Mochales-Riaño Gabriel, Hirst Samuel R, Talavera Adrián, Burriel-Carranza Bernat, Pagone Viviana, Estarellas Maria, Busschau Theo, Boissinot Stéphane, Hogan Michael P, Tena-Garcés Jordi, Pla Davinia, Calvete Juan J, Els Johannes, Margres Mark J, Carranza Salvador
Institute of Evolutionary Biology (IBE), CSIC-Universitat Pompeu Fabra, 08003 Barcelona, Spain.
Department of Integrative Biology, University of South Florida, Tampa, FL 33620, USA.
Gigascience. 2025 Jan 6;14. doi: 10.1093/gigascience/giaf030.
Venoms have traditionally been studied from a proteomic and/or transcriptomic perspective, often overlooking the true genetic complexity underlying venom production. The recent surge in genome-based venom research (sometimes called "venomics") has proven to be instrumental in deepening our understanding of venom evolution at the molecular level, particularly through the identification and mapping of toxin-coding loci across the broader chromosomal architecture. Although venomous snakes are a model system in venom research, the number of high-quality reference genomes in the group remains limited. In this study, we present a chromosome-resolution reference genome for the Arabian horned viper Cerastes gasperettii (NCBI: txid110202), a venomous snake native to the Arabian Peninsula. Our highly contiguous genome (genome size: 1.63 Gbp; contig N50: 45.6 Mbp; BUSCO: 92.8%) allowed us to explore macrochromosomal rearrangements within the Viperidae family, as well as across squamates. We identified the main highly expressed toxin genes within the venom glands comprising the venom's core, in line with our proteomic results. We also compared microsyntenic changes in the main toxin gene clusters with those of other venomous snake species, highlighting the pivotal role of gene duplication and loss in the emergence and diversification of snake venom metalloproteinases and snake venom serine proteases for C. gasperettii. Using Illumina short-read sequencing data, we reconstructed the demographic history and genome-wide heterozigosity of the species, revealing how historical aridity likely drove population expansions. Finally, this study highlights the importance of using long-read sequencing as well as chromosome-level reference genomes to disentangle the origin and diversification of toxin gene families in venomous snake species.

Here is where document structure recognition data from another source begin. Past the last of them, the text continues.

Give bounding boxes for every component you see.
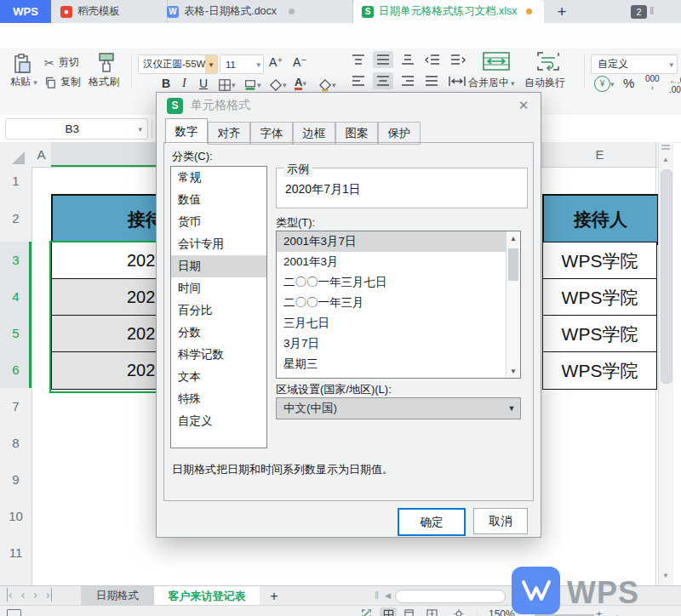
locale-select[interactable]: 中文(中国) ▼ [276, 397, 521, 419]
cell-b3[interactable]: 202 [51, 242, 172, 280]
type-option[interactable]: 星期三 [277, 354, 506, 374]
row-header-4[interactable]: 4 [0, 278, 32, 316]
cell-e2-table-header[interactable]: 接待人 [542, 194, 659, 245]
align-center-icon[interactable] [373, 72, 393, 89]
locale-caret-icon[interactable]: ▼ [503, 404, 520, 413]
horizontal-scrollbar[interactable] [395, 590, 506, 603]
cell-b6[interactable]: 202 [51, 351, 172, 390]
increase-font-button[interactable]: A⁺ [269, 55, 283, 69]
window-count-badge[interactable]: 2 [631, 5, 647, 19]
wrap-text-icon[interactable] [536, 51, 560, 71]
italic-button[interactable]: I [182, 77, 186, 90]
column-header-e[interactable]: E [542, 142, 656, 167]
align-right-icon[interactable] [400, 75, 415, 88]
scroll-up-icon[interactable]: ▲ [662, 156, 669, 163]
vertical-scrollbar[interactable]: ▲ ▼ [658, 142, 673, 585]
decimal-button[interactable]: ←.0.00 [669, 76, 681, 94]
prev-sheet-icon[interactable]: ‹ [21, 588, 26, 602]
close-icon[interactable]: ✕ [513, 97, 534, 114]
decrease-font-button[interactable]: A⁻ [293, 55, 307, 69]
font-size-select[interactable]: 11 ▾ [220, 54, 264, 74]
row-header-3[interactable]: 3 [0, 242, 32, 279]
row-header-11[interactable]: 11 [0, 534, 32, 572]
align-bottom-icon[interactable] [400, 54, 415, 66]
category-custom[interactable]: 自定义 [171, 410, 266, 432]
sheet-tab-date-format[interactable]: 日期格式 [81, 586, 154, 606]
dialog-tab-number[interactable]: 数字 [165, 118, 208, 144]
shading-button[interactable]: ▾ [269, 78, 287, 92]
zoom-level[interactable]: 150% [489, 608, 515, 616]
cell-e3[interactable]: WPS学院 [542, 242, 657, 280]
borders-button[interactable]: ▾ [218, 78, 236, 92]
scroll-up-icon[interactable]: ▲ [506, 231, 520, 245]
wps-home-tab[interactable]: WPS [0, 0, 51, 23]
ok-button[interactable]: 确定 [398, 508, 466, 536]
type-option[interactable]: 2001年3月 [277, 252, 506, 272]
dialog-tab-border[interactable]: 边框 [293, 122, 335, 145]
increase-indent-icon[interactable] [449, 54, 466, 66]
currency-format-button[interactable]: ¥ ▾ [594, 76, 615, 92]
row-header-9[interactable]: 9 [0, 461, 32, 499]
number-format-select[interactable]: 自定义 ▾ [591, 54, 678, 74]
distribute-icon[interactable] [448, 75, 466, 88]
align-middle-icon[interactable] [373, 51, 393, 68]
first-sheet-icon[interactable]: ‹ [7, 588, 13, 602]
type-option[interactable]: 2001年3月7日 [277, 231, 506, 252]
select-all-corner[interactable] [12, 151, 25, 164]
scroll-down-icon[interactable]: ▼ [662, 572, 669, 579]
align-left-icon[interactable] [351, 75, 366, 88]
row-header-7[interactable]: 7 [0, 388, 32, 425]
category-number[interactable]: 数值 [171, 189, 266, 211]
scrollbar-thumb[interactable] [508, 248, 518, 281]
category-time[interactable]: 时间 [171, 277, 266, 299]
highlight-button[interactable]: ▾ [318, 78, 336, 92]
dialog-tab-pattern[interactable]: 图案 [335, 122, 378, 145]
category-accounting[interactable]: 会计专用 [171, 233, 266, 255]
tab-scroll-split-icon[interactable]: ‖ [375, 590, 379, 602]
template-store-tab[interactable]: ● 稻壳模板 [52, 0, 168, 23]
format-painter-icon[interactable] [97, 52, 116, 73]
type-option[interactable]: 二〇〇一年三月七日 [277, 272, 506, 293]
cell-e5[interactable]: WPS学院 [542, 315, 657, 353]
font-name-select[interactable]: 汉仪正圆-55W ▾ [138, 54, 218, 74]
underline-button[interactable]: U [199, 77, 208, 90]
font-name-caret-icon[interactable]: ▾ [205, 55, 217, 73]
type-option[interactable]: 二〇〇一年三月 [277, 293, 506, 313]
merge-center-button[interactable]: 合并居中▾ [468, 76, 515, 90]
cell-b4[interactable]: 202 [51, 278, 172, 317]
category-list[interactable]: 常规 数值 货币 会计专用 日期 时间 百分比 分数 科学记数 文本 特殊 自定… [170, 166, 267, 448]
paste-icon[interactable] [13, 53, 33, 75]
page-break-view-icon[interactable] [426, 608, 438, 616]
dialog-tab-font[interactable]: 字体 [250, 122, 293, 145]
reading-mode-icon[interactable] [453, 608, 465, 616]
percent-format-button[interactable]: % [623, 76, 634, 90]
row-header-6[interactable]: 6 [0, 351, 32, 389]
type-option[interactable]: 三月七日 [277, 313, 506, 334]
wrap-text-button[interactable]: 自动换行 [524, 76, 565, 90]
format-painter-button[interactable]: 格式刷 [89, 75, 119, 89]
column-header-b-selected[interactable] [51, 142, 170, 167]
category-text[interactable]: 文本 [171, 366, 266, 388]
page-layout-view-icon[interactable] [403, 608, 415, 616]
active-spreadsheet-tab[interactable]: S 日期单元格格式练习文档.xlsx [353, 0, 544, 23]
type-list-scrollbar[interactable]: ▲ ▼ [506, 231, 520, 378]
fill-color-button[interactable]: ▾ [243, 78, 261, 92]
row-header-10[interactable]: 10 [0, 498, 32, 535]
name-box[interactable]: B3 ▾ [5, 118, 148, 140]
category-scientific[interactable]: 科学记数 [171, 344, 266, 366]
type-option[interactable]: 3月7日 [277, 334, 506, 354]
row-header-1[interactable]: 1 [0, 167, 32, 195]
row-header-5[interactable]: 5 [0, 315, 32, 352]
row-header-2[interactable]: 2 [0, 194, 32, 242]
category-percentage[interactable]: 百分比 [171, 299, 266, 322]
scroll-down-icon[interactable]: ▼ [506, 364, 520, 378]
decrease-indent-icon[interactable] [424, 54, 441, 66]
align-top-icon[interactable] [351, 54, 366, 66]
new-tab-button[interactable]: + [552, 1, 572, 22]
dialog-title-bar[interactable]: S 单元格格式 ✕ [157, 93, 541, 118]
category-fraction[interactable]: 分数 [171, 322, 266, 344]
category-date[interactable]: 日期 [171, 255, 266, 277]
writer-document-tab[interactable]: W 表格-日期格式.docx [158, 0, 353, 23]
normal-view-icon[interactable] [380, 607, 397, 616]
sheet-tab-visitor-log-active[interactable]: 客户来访登记表 [154, 586, 260, 606]
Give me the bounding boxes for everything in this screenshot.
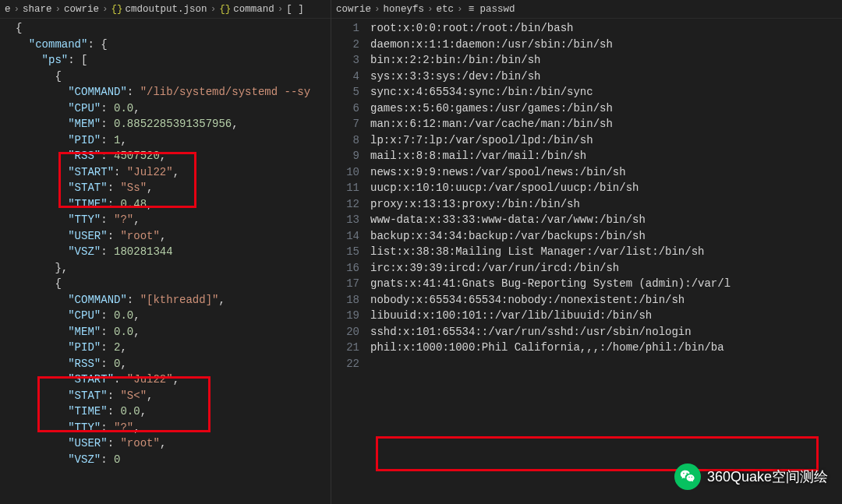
breadcrumb-separator-icon: ›: [55, 4, 62, 15]
breadcrumb-item[interactable]: e: [5, 4, 11, 15]
breadcrumb-separator-icon: ›: [457, 4, 463, 15]
line-number: 18: [331, 292, 359, 308]
json-code[interactable]: { "command": { "ps": [ { "COMMAND": "/li…: [0, 19, 331, 504]
code-line[interactable]: "START": "Jul22",: [16, 372, 331, 388]
breadcrumb-separator-icon: ›: [278, 4, 284, 15]
watermark-text: 360Quake空间测绘: [707, 467, 828, 486]
code-line[interactable]: sshd:x:101:65534::/var/run/sshd:/usr/sbi…: [370, 324, 842, 340]
code-line[interactable]: "TTY": "?",: [16, 420, 331, 436]
code-line[interactable]: "START": "Jul22",: [16, 164, 331, 181]
code-line[interactable]: "COMMAND": "/lib/systemd/systemd --sy: [16, 84, 331, 100]
breadcrumb-item[interactable]: {}command: [219, 4, 274, 15]
code-line[interactable]: },: [16, 260, 331, 277]
code-line[interactable]: bin:x:2:2:bin:/bin:/bin/sh: [370, 52, 842, 69]
line-number: 12: [331, 196, 359, 213]
code-line[interactable]: "USER": "root",: [16, 228, 331, 245]
code-line[interactable]: www-data:x:33:33:www-data:/var/www:/bin/…: [370, 212, 842, 228]
code-line[interactable]: [370, 356, 842, 372]
code-line[interactable]: "COMMAND": "[kthreadd]",: [16, 292, 331, 308]
breadcrumb-right[interactable]: cowrie›honeyfs›etc›≡passwd: [331, 0, 842, 19]
code-line[interactable]: "RSS": 0,: [16, 356, 331, 372]
line-number: 8: [331, 132, 359, 149]
code-line[interactable]: "CPU": 0.0,: [16, 100, 331, 117]
code-line[interactable]: phil:x:1000:1000:Phil California,,,:/hom…: [370, 340, 842, 356]
line-number: 9: [331, 148, 359, 164]
code-line[interactable]: "ps": [: [16, 52, 331, 69]
code-line[interactable]: "MEM": 0.0,: [16, 324, 331, 340]
line-number: 5: [331, 84, 359, 100]
watermark: 360Quake空间测绘: [674, 463, 828, 490]
line-number: 16: [331, 260, 359, 277]
code-line[interactable]: gnats:x:41:41:Gnats Bug-Reporting System…: [370, 276, 842, 292]
line-number: 22: [331, 356, 359, 372]
breadcrumb-separator-icon: ›: [102, 4, 108, 15]
code-line[interactable]: uucp:x:10:10:uucp:/var/spool/uucp:/bin/s…: [370, 180, 842, 196]
breadcrumb-left[interactable]: e›share›cowrie›{}cmdoutput.json›{}comman…: [0, 0, 331, 19]
line-number: 4: [331, 69, 359, 85]
code-line[interactable]: list:x:38:38:Mailing List Manager:/var/l…: [370, 244, 842, 260]
code-line[interactable]: "STAT": "S<",: [16, 388, 331, 404]
code-line[interactable]: "TIME": 0.0,: [16, 404, 331, 420]
code-line[interactable]: "VSZ": 0: [16, 452, 331, 468]
breadcrumb-separator-icon: ›: [374, 4, 380, 15]
line-number: 17: [331, 276, 359, 292]
code-line[interactable]: "PID": 2,: [16, 340, 331, 356]
code-line[interactable]: sys:x:3:3:sys:/dev:/bin/sh: [370, 69, 842, 85]
code-line[interactable]: "TTY": "?",: [16, 212, 331, 228]
passwd-code[interactable]: root:x:0:0:root:/root:/bin/bashdaemon:x:…: [370, 19, 842, 504]
line-number: 13: [331, 212, 359, 228]
line-number: 19: [331, 308, 359, 324]
line-gutter: 12345678910111213141516171819202122: [331, 19, 370, 504]
breadcrumb-item[interactable]: cowrie: [64, 4, 99, 15]
code-line[interactable]: root:x:0:0:root:/root:/bin/bash: [370, 20, 842, 37]
code-line[interactable]: backup:x:34:34:backup:/var/backups:/bin/…: [370, 228, 842, 245]
code-line[interactable]: libuuid:x:100:101::/var/lib/libuuid:/bin…: [370, 308, 842, 324]
code-line[interactable]: "CPU": 0.0,: [16, 308, 331, 324]
code-line[interactable]: lp:x:7:7:lp:/var/spool/lpd:/bin/sh: [370, 132, 842, 149]
json-editor[interactable]: { "command": { "ps": [ { "COMMAND": "/li…: [0, 19, 331, 504]
code-line[interactable]: "RSS": 4507520,: [16, 148, 331, 164]
code-line[interactable]: games:x:5:60:games:/usr/games:/bin/sh: [370, 100, 842, 117]
code-line[interactable]: "USER": "root",: [16, 435, 331, 452]
line-number: 21: [331, 340, 359, 356]
split-view: e›share›cowrie›{}cmdoutput.json›{}comman…: [0, 0, 842, 504]
code-line[interactable]: daemon:x:1:1:daemon:/usr/sbin:/bin/sh: [370, 37, 842, 53]
wechat-icon: [674, 463, 701, 490]
code-line[interactable]: "TIME": 0.48,: [16, 196, 331, 213]
line-number: 2: [331, 37, 359, 53]
line-number: 11: [331, 180, 359, 196]
code-line[interactable]: nobody:x:65534:65534:nobody:/nonexistent…: [370, 292, 842, 308]
code-line[interactable]: mail:x:8:8:mail:/var/mail:/bin/sh: [370, 148, 842, 164]
code-line[interactable]: "PID": 1,: [16, 132, 331, 149]
code-line[interactable]: proxy:x:13:13:proxy:/bin:/bin/sh: [370, 196, 842, 213]
code-line[interactable]: "STAT": "Ss",: [16, 180, 331, 196]
breadcrumb-item[interactable]: {}cmdoutput.json: [111, 4, 207, 15]
code-line[interactable]: man:x:6:12:man:/var/cache/man:/bin/sh: [370, 116, 842, 132]
line-number: 7: [331, 116, 359, 132]
passwd-editor[interactable]: 12345678910111213141516171819202122 root…: [331, 19, 842, 504]
code-line[interactable]: {: [16, 20, 331, 37]
code-line[interactable]: "MEM": 0.8852285391357956,: [16, 116, 331, 132]
line-number: 14: [331, 228, 359, 245]
code-line[interactable]: {: [16, 69, 331, 85]
code-line[interactable]: "VSZ": 180281344: [16, 244, 331, 260]
breadcrumb-separator-icon: ›: [210, 4, 217, 15]
code-line[interactable]: {: [16, 276, 331, 292]
code-line[interactable]: "command": {: [16, 37, 331, 53]
breadcrumb-item[interactable]: honeyfs: [384, 4, 425, 15]
line-number: 10: [331, 164, 359, 181]
code-line[interactable]: news:x:9:9:news:/var/spool/news:/bin/sh: [370, 164, 842, 181]
left-editor-pane: e›share›cowrie›{}cmdoutput.json›{}comman…: [0, 0, 331, 504]
line-number: 15: [331, 244, 359, 260]
breadcrumb-separator-icon: ›: [14, 4, 20, 15]
breadcrumb-item[interactable]: etc: [437, 4, 455, 15]
breadcrumb-item[interactable]: cowrie: [336, 4, 371, 15]
code-line[interactable]: sync:x:4:65534:sync:/bin:/bin/sync: [370, 84, 842, 100]
json-braces-icon: {}: [111, 4, 122, 15]
json-braces-icon: {}: [219, 4, 230, 15]
breadcrumb-item[interactable]: ≡passwd: [466, 4, 515, 15]
breadcrumb-item[interactable]: [ ]: [286, 4, 304, 15]
breadcrumb-item[interactable]: share: [23, 4, 52, 15]
right-editor-pane: cowrie›honeyfs›etc›≡passwd 1234567891011…: [331, 0, 842, 504]
code-line[interactable]: irc:x:39:39:ircd:/var/run/ircd:/bin/sh: [370, 260, 842, 277]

传统上,人们从蛋白质组学和/或转录组学的角度研究毒液,常常忽略了毒液产生背后真正的遗传复杂性。最近基于基因组的毒液研究(有时称为“毒液组学”)激增,已被证明有助于加深我们在分子水平上对毒液进化的理解,特别是通过在更广泛的染色体结构中识别和定位毒素编码基因座。尽管毒蛇是毒液研究中的一个模型系统,但该类群中高质量参考基因组的数量仍然有限。在本研究中,我们展示了阿拉伯角蝰Cerastes gasperettii(NCBI:txid110202)的染色体水平参考基因组,这是一种原产于阿拉伯半岛的毒蛇。我们高度连续的基因组(基因组大小:1.63 Gbp;重叠群N50:45.6 Mbp;BUSCO:92.8%)使我们能够探索蝰蛇科内部以及有鳞目动物之间的宏观染色体重排。我们确定了毒液腺内主要的高表达毒素基因,这些基因构成了毒液的核心,这与我们的蛋白质组学结果一致。我们还比较了主要毒素基因簇与其他毒蛇物种的微同线性变化,突出了基因复制和丢失在加氏角蝰蛇毒金属蛋白酶和蛇毒丝氨酸蛋白酶的出现和多样化中的关键作用。利用Illumina短读长测序数据,我们重建了该物种的种群历史和全基因组杂合度,揭示了历史干旱可能如何推动种群扩张。最后,本研究强调了使用长读长测序以及染色体水平参考基因组来解开毒蛇物种中毒素基因家族的起源和多样化的重要性。